WHAT IS EXPECTED — Could you repeat all of the entries word for word, minus any pictures?

RECORD SET —
_ _ _ _ _
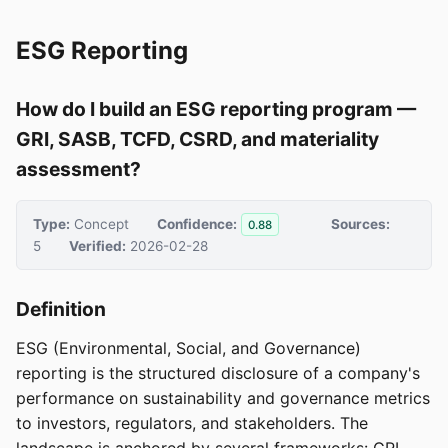
ESG Reporting
How do I build an ESG reporting program —
GRI, SASB, TCFD, CSRD, and materiality
assessment?
Type:
Concept
Confidence:
Sources:
0.88
5
Verified:
2026-02-28
Definition
ESG (Environmental, Social, and Governance)
reporting is the structured disclosure of a company's
performance on sustainability and governance metrics
to investors, regulators, and stakeholders. The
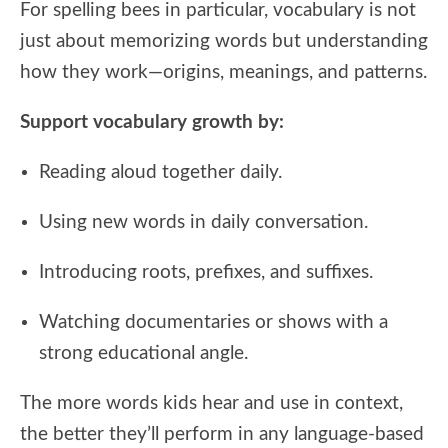
For spelling bees in particular, vocabulary is not
just about memorizing words but understanding
how they work—origins, meanings, and patterns.
Support vocabulary growth by:
Reading aloud together daily.
Using new words in daily conversation.
Introducing roots, prefixes, and suffixes.
Watching documentaries or shows with a
strong educational angle.
The more words kids hear and use in context,
the better they’ll perform in any language-based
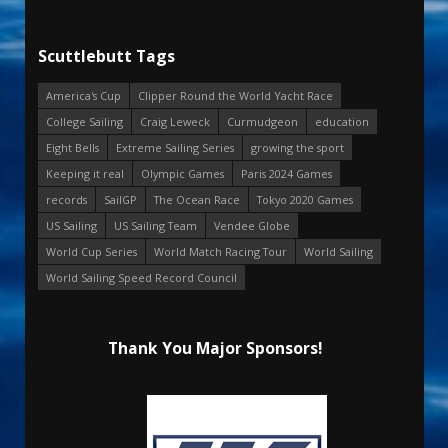
Scuttlebutt Tags
America's Cup
Clipper Round the World Yacht Race
College Sailing
Craig Leweck
Curmudgeon
education
Eight Bells
Extreme Sailing Series
growing the sport
Keeping it real
Olympic Games
Paris 2024 Games
records
SailGP
The Ocean Race
Tokyo 2020 Games
US Sailing
US Sailing Team
Vendee Globe
World Cup Series
World Match Racing Tour
World Sailing
World Sailing Speed Record Council
Thank You Major Sponsors!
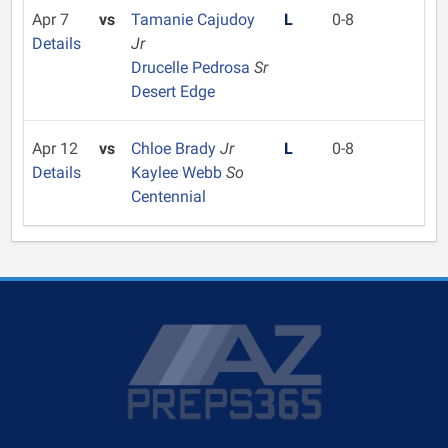
Apr 7
vs
Tamanie Cajudoy
L
0-8
Details
Jr
Drucelle Pedrosa
Sr
Desert Edge
Apr 12
vs
Chloe Brady
Jr
L
0-8
Details
Kaylee Webb
So
Centennial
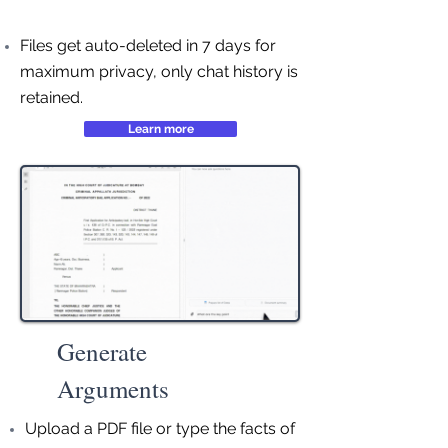
Files get auto-deleted in 7 days for
maximum privacy, only chat history is
retained.
Learn more
Generate
Arguments
Upload a PDF file or type the facts of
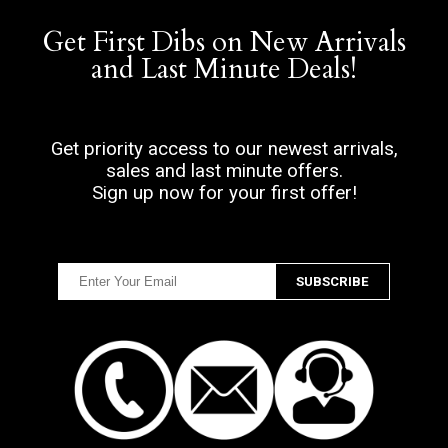
Get First Dibs on New Arrivals
and Last Minute Deals!
Get priority access to our newest arrivals,
sales and last minute offers.
Sign up now for your first offer!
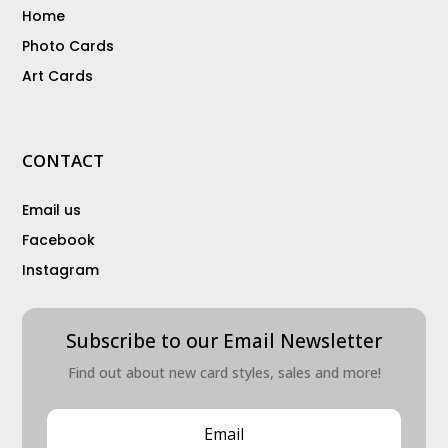
Home
Photo Cards
Art Cards
CONTACT
Email us
Facebook
Instagram
Subscribe to our Email Newsletter
Find out about new card styles, sales and more!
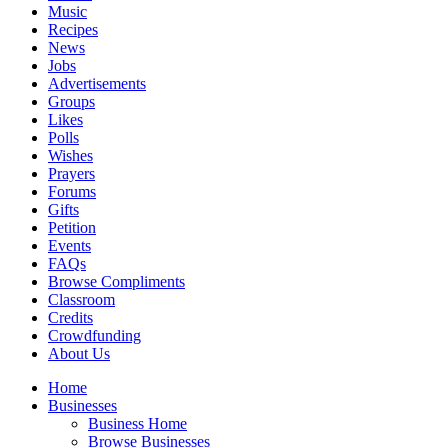
Music
Recipes
News
Jobs
Advertisements
Groups
Likes
Polls
Wishes
Prayers
Forums
Gifts
Petition
Events
FAQs
Browse Compliments
Classroom
Credits
Crowdfunding
About Us
Home
Businesses
Business Home
Browse Businesses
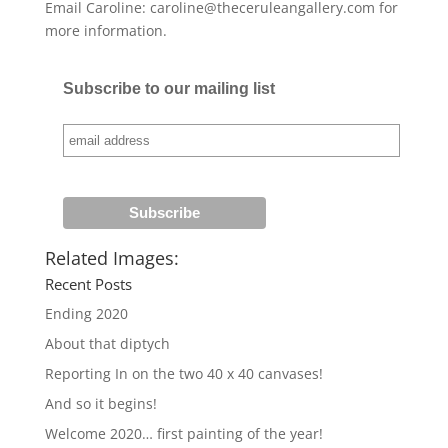
Email Caroline: caroline@theceruleangallery.com for
more information.
Subscribe to our mailing list
Related Images:
Recent Posts
Ending 2020
About that diptych
Reporting In on the two 40 x 40 canvases!
And so it begins!
Welcome 2020… first painting of the year!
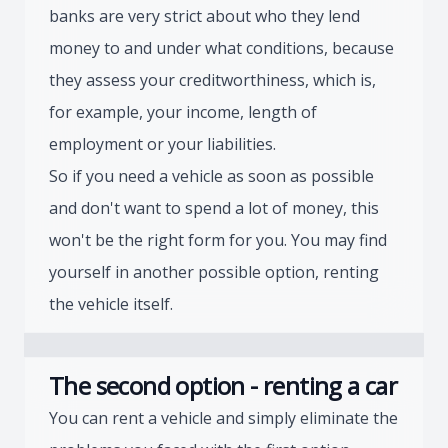
banks are very strict about who they lend
money to and under what conditions, because
they assess your creditworthiness, which is,
for example, your income, length of
employment or your liabilities.
So if you need a vehicle as soon as possible
and don't want to spend a lot of money, this
won't be the right form for you. You may find
yourself in another possible option, renting
the vehicle itself.
The second option - renting a car
You can rent a vehicle and simply eliminate the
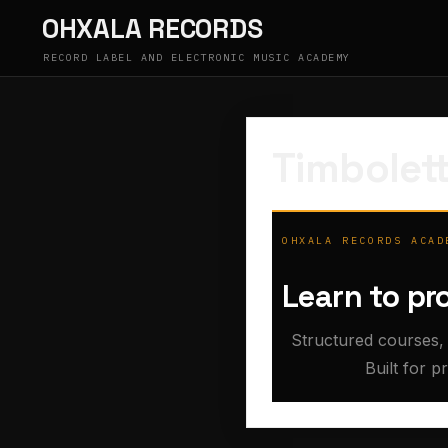
Skip
OHXALA RECORDS
to
content
RECORD LABEL AND ELECTRONIC MUSIC ACADEMY
Timbolett
OHXALA RECORDS ACAD
Learn to pr
Structured courses, 
Built for p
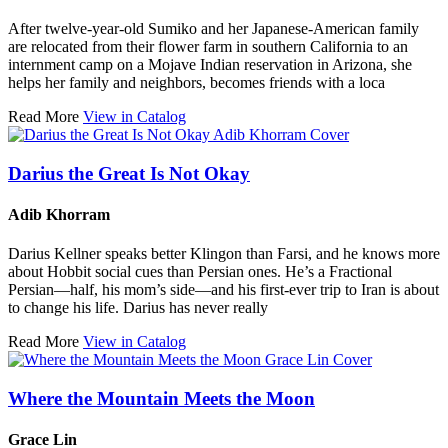
After twelve-year-old Sumiko and her Japanese-American family
are relocated from their flower farm in southern California to an
internment camp on a Mojave Indian reservation in Arizona, she
helps her family and neighbors, becomes friends with a loca
Read More
View in Catalog
Darius the Great Is Not Okay
Adib Khorram
Darius Kellner speaks better Klingon than Farsi, and he knows more
about Hobbit social cues than Persian ones. He’s a Fractional
Persian—half, his mom’s side—and his first-ever trip to Iran is about
to change his life. Darius has never really
Read More
View in Catalog
Where the Mountain Meets the Moon
Grace Lin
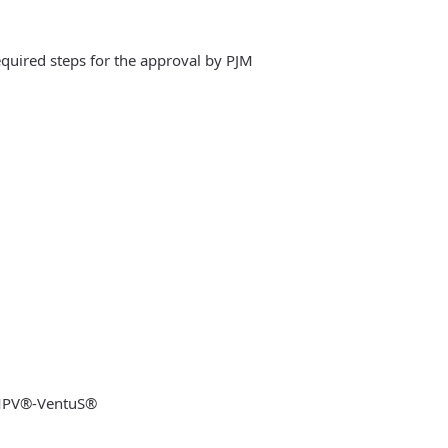
equired steps for the approval by PJM
 MPV®-VentuS®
_ _ _ _ _
TASK OUTPUT —
ESG Reporting
How do I build an ESG reporting program —
GRI, SASB, TCFD, CSRD, and materiality
assessment?
Type:
Concept
Confidence:
Sources:
0.88
5
Verified:
2026-02-28
Definition
ESG (Environmental, Social, and Governance)
reporting is the structured disclosure of a company's
performance on sustainability and governance metrics
to investors, regulators, and stakeholders. The
For spelling bees in particular, vocabulary is not
just about memorizing words but understanding
how they work—origins, meanings, and patterns.
Support vocabulary growth by:
Reading aloud together daily.
Using new words in daily conversation.
Introducing roots, prefixes, and suffixes.
Watching documentaries or shows with a
strong educational angle.
The more words kids hear and use in context,
the better they’ll perform in any language-based
Scuttlebutt Tags
America's Cup
Clipper Round the World Yacht Race
College Sailing
Craig Leweck
Curmudgeon
education
Eight Bells
Extreme Sailing Series
growing the sport
Keeping it real
Olympic Games
Paris 2024 Games
records
SailGP
The Ocean Race
Tokyo 2020 Games
US Sailing
US Sailing Team
Vendee Globe
World Cup Series
World Match Racing Tour
World Sailing
World Sailing Speed Record Council
Thank You Major Sponsors!
Apr 7
vs
Tamanie Cajudoy
L
0-8
Details
Jr
Drucelle Pedrosa
Sr
Desert Edge
Apr 12
vs
Chloe Brady
Jr
L
0-8
Details
Kaylee Webb
So
Centennial
Files get auto-deleted in 7 days for
maximum privacy, only chat history is
retained.
Learn more
Generate
Arguments
Upload a PDF file or type the facts of
Get First Dibs on New Arrivals
and Last Minute Deals!
Get priority access to our newest arrivals,
sales and last minute offers.
Sign up now for your first offer!
Home
Photo Cards
Art Cards
CONTACT
Email us
Facebook
Instagram
Subscribe to our Email Newsletter
Find out about new card styles, sales and more!
Music
Recipes
News
Jobs
Advertisements
Groups
Likes
Polls
Wishes
Prayers
Forums
Gifts
Petition
Events
FAQs
Browse Compliments
Classroom
Credits
Crowdfunding
About Us
Home
Businesses
Business Home
Browse Businesses
Email Caroline: caroline@theceruleangallery.com for
more information.
Subscribe to our mailing list
Related Images:
Recent Posts
Ending 2020
About that diptych
Reporting In on the two 40 x 40 canvases!
And so it begins!
Welcome 2020… first painting of the year!
banks are very strict about who they lend
money to and under what conditions, because
they assess your creditworthiness, which is,
for example, your income, length of
employment or your liabilities.
So if you need a vehicle as soon as possible
and don't want to spend a lot of money, this
won't be the right form for you. You may find
yourself in another possible option, renting
the vehicle itself.
The second option - renting a car
You can rent a vehicle and simply eliminate the
Skip
OHXALA RECORDS
to
content
RECORD LABEL AND ELECTRONIC MUSIC ACADEMY
Timbolett
OHXALA RECORDS ACAD
Learn to pr
Structured courses, 
Built for p
After twelve-year-old Sumiko and her Japanese-American family
are relocated from their flower farm in southern California to an
internment camp on a Mojave Indian reservation in Arizona, she
helps her family and neighbors, becomes friends with a loca
Read More
View in Catalog
Darius the Great Is Not Okay
Adib Khorram
Darius Kellner speaks better Klingon than Farsi, and he knows more
about Hobbit social cues than Persian ones. He’s a Fractional
Persian—half, his mom’s side—and his first-ever trip to Iran is about
to change his life. Darius has never really
Read More
View in Catalog
Where the Mountain Meets the Moon
Grace Lin
equired steps for the approval by PJM
 MPV®-VentuS®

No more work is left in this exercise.